GStack Demo Contract¶
The hosted demo should use:
POST /v1/transcript/section
with:
{
"url": "https://www.youtube.com/watch?v=Rzi7oFTzjac&t=2449s",
"lang": "en",
"before_s": 120,
"after_s": 600
}
The calling harness receives the section packet and runs:
summarize the section about gstack and open all the articles described in my browser to read.

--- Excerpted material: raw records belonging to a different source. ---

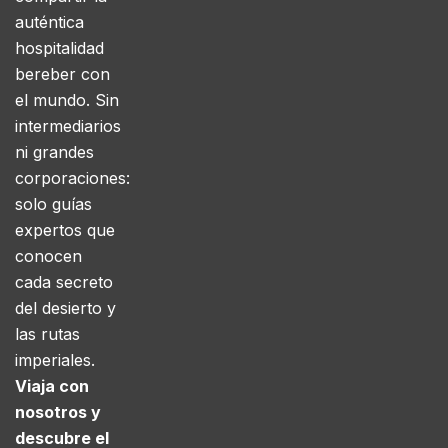
auténtica
hospitalidad
bereber con
el mundo. Sin
intermediarios
ni grandes
corporaciones:
solo guías
expertos que
conocen
cada secreto
del desierto y
las rutas
imperiales.
Viaja con
nosotros y
descubre el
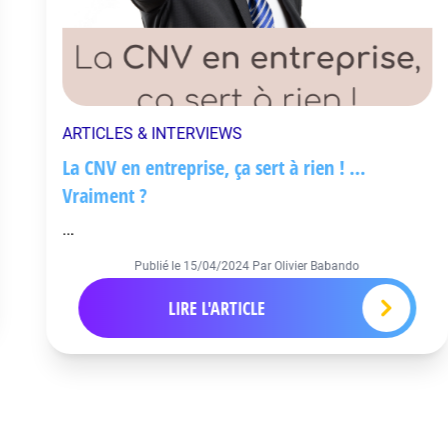
ARTICLES & INTERVIEWS
La CNV en entreprise, ça sert à rien ! …
Vraiment ?
...
Publié le
15/04/2024
Par Olivier Babando
LIRE L'ARTICLE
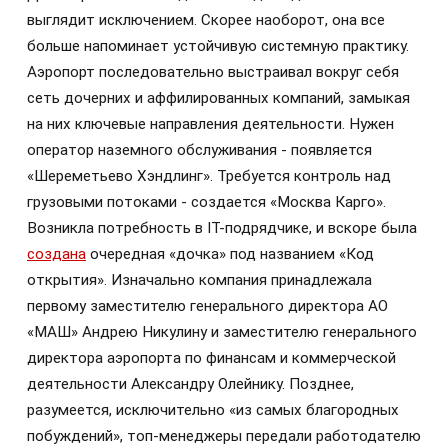
выглядит исключением. Скорее наоборот, она все
больше напоминает устойчивую системную практику.
Аэропорт последовательно выстраивал вокруг себя
сеть дочерних и аффилированных компаний, замыкая
на них ключевые направления деятельности. Нужен
оператор наземного обслуживания - появляется
«Шереметьево Хэндлинг». Требуется контроль над
грузовыми потоками - создается «Москва Карго».
Возникла потребность в IT-подрядчике, и вскоре была
создана
очередная «дочка» под названием «Код
открытия». Изначально компания принадлежала
первому заместителю генерального директора АО
«МАШ» Андрею Никулину и заместителю генерального
директора аэропорта по финансам и коммерческой
деятельности Александру Олейнику. Позднее,
разумеется, исключительно «из самых благородных
побуждений», топ-менеджеры передали работодателю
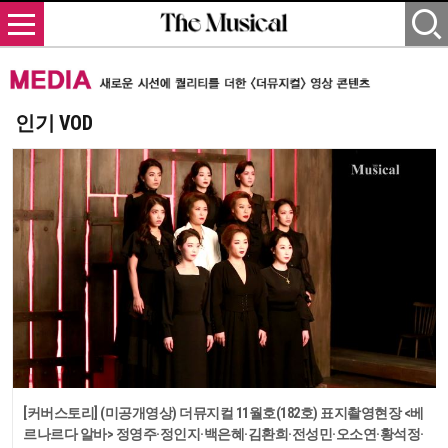
인기 VOD
[커버스토리] (미공개영상) 더뮤지컬 11월호(182호) 표지촬영현장 <베
르나르다 알바> 정영주·정인지·백은혜·김환희·전성민·오소연·황석정·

Browser-opening actions are outside TubeBrain's API boundary. TubeBrain provides the timestamped transcript context; the harness extracts links and executes browser actions.
Acceptance Criteria¶
TIN-531 is complete when:
- this API contract is published in the repo docs
- the public hosted RFC points at this concrete contract
- the roadmap describes
/v1/transcript/sectionas the first hosted MVP slice - the GStack demo plan maps to the hosted endpoint and local MCP tool
- Linear records that implementation should start from
POST /v1/transcript/section
Implementation is a follow-up issue, not part of TIN-531.